Esto nos lleva a la cuestión más general de la actualidad inacabable del problema que plantea la primacía de la «fe» sobre las «obras» o al revés. Esta cuestión que siempre nos ocupó, aún la hace más actual las reflexiones de mi amigo Roberto Pastor, que lleva unos cuantos meses –en relación con sus lecturas- ocupado con el tema de Lutero, la fe, las obras, etc. No podemos, en definitiva, sino opinar modestamente sobre un tema del que poseemos escasos conocimientos y, además, sobre el que hemos tenido vacilaciones abundantes, sobre todo en los últimos tiempos. Probablemente parte del problema estriba en que, por nuestra información muy superficial sobre la doctrina luterana, hemos hecho un cliché facilón de estas cuestiones. Y, en definitiva, hemos visto tradicionalmente, la primacía de las obras, no, naturalmente las «obras» en el sentido tradicional de la iglesia católica que repugnaban a Lutero, sino las obras que se pueden sintetizar en el famoso «óbolo de la viuda» (Lc 21, 1:4). Queremos incluir también, por ejemplo, el hecho de recoger y proteger de la «justicia» del estado a inmigrantes ilegales, como han hecho algunos sacerdotes españoles y como muestra por ejemplo el cine francés en La casa junto al mar (R. Gueguidian, 2017). Así, nos parecía, refrendados por algunas lecturas que nos confirmaban en ello, que la exhortación de Cristo a los hombres era una exhortación a la praxis, aunque la fe sea su condición previa: “Si tuvierais la fe de un grano de mostaza…” (Mt 17:20); así en Mt 10, 8:10: “Curad enfermos, resucitad muertos...”. Mientras, naturalmente, entendíamos que Pablo –así pareció entenderlo también el reformador- era una continua exhortación a la fe ( "Porque por gracia de Dios sois salvos por medio de la fe; y esto no de vosotros, pues es don de Dios; no por obras, para que nadie se gloríe", Ef 2, 8:9).

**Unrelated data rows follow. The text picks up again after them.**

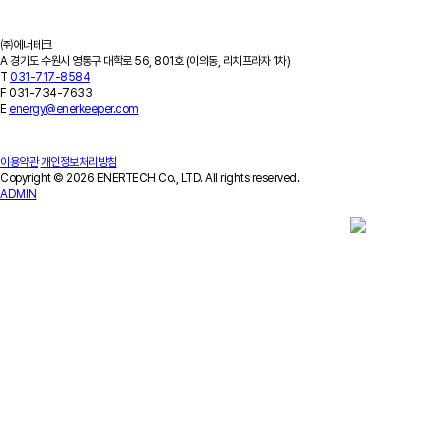
회사소개
기업개요
회사연혁
특허/연구실적
인증서/수상이력
오시는 길
㈜에너테크
A
경기도 수원시 영통구 대학로 56, 801호 (이의동, 리치프라자 1차)
T
031-717-8584
F
031-734-7633
E
energy@enerkeeper.com
이용약관
개인정보처리방침
Copyright © 2026 ENERTECH Co., LTD. All rights reserved.
ADMIN
Contact Us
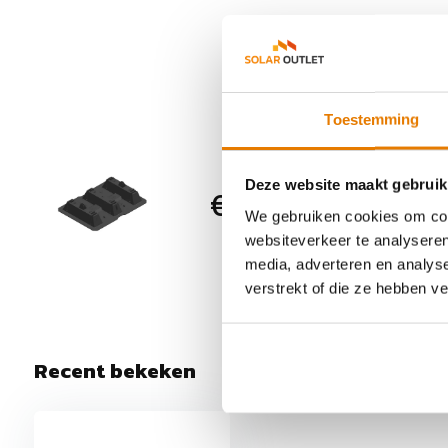
Toestemming
Enstall-B
Deze website maakt gebruik
€ 2,95
Montagesystem
We gebruiken cookies om cont
0 Op voorraa
websiteverkeer te analyseren
halen
media, adverteren en analys
verstrekt of die ze hebben v
Recent bekeken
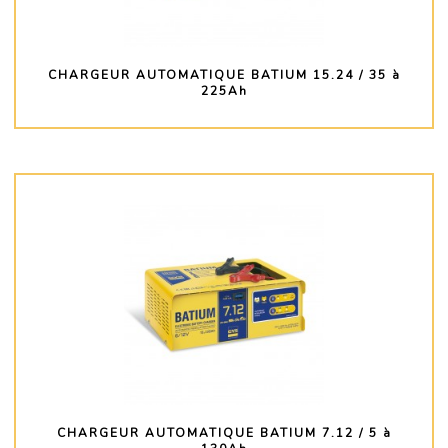
CHARGEUR AUTOMATIQUE BATIUM 15.24 / 35 à
225Ah
PLUS D'INFO
CHARGEUR AUTOMATIQUE BATIUM 7.12 / 5 à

   Pero, parte del problema de que no lo veamos tan claro procede de que, después de mucho reflexionar y ver, hemos llegado a la conclusión de que así como las obras nos son «comprensibles» a todos, no lo es en absoluto alcanzar un conocimiento de qué sea la «fe». Un poco siguiendo a Kierkegaard en Temor y Temblor, existe un salto imposible de realizar para la mayoría de nosotros respecto al Ser absoluto; por eso no podemos saber con certeza qué es la Fe, ni como se duda, se vacila o se recupera. No estamos en posición –hombres seculares- de tener una intuición inmediata e incontrovertible de Dios y la expresión «silencio» que viene siendo habitual en la teología e incluso en el arte cinematográfico como hemos dicho, solo es una bella metáfora, utilizada incluso por un creyente católico tan firme como Joseph Ratzinger para expresar que no sabemos.
    Entendíamos además –ahora tenemos la impresión de estar equivocados- que la fe no tiene la solidez de las obras (pero esto es también pensar como hombres prácticos, seculares), es decir, que las realidades de la práctica caritativa son palpables y la mejoría del mundo inmediata; mientras que la fe –pensábamos-, como les ocurre a los personajes daneses de Algo en que creer, no sale del ámbito de la conciencia, modifica acaso al individuo, o tal vez lo anula en sus propias vacilaciones y contradicciones y carece de efectividad en el mundo. Hoy lo dudamos, estamos en la posición de ignorar que es la fe en sentido absoluto, «absurdo», «abrahámico» como decía Kierkegaaard, y no nos atrevemos a optar. Tal vez por ello recuperamos gradualmente cierta simpatía por el monje agustino, fuera cual fuera su trayectoria vital posterior.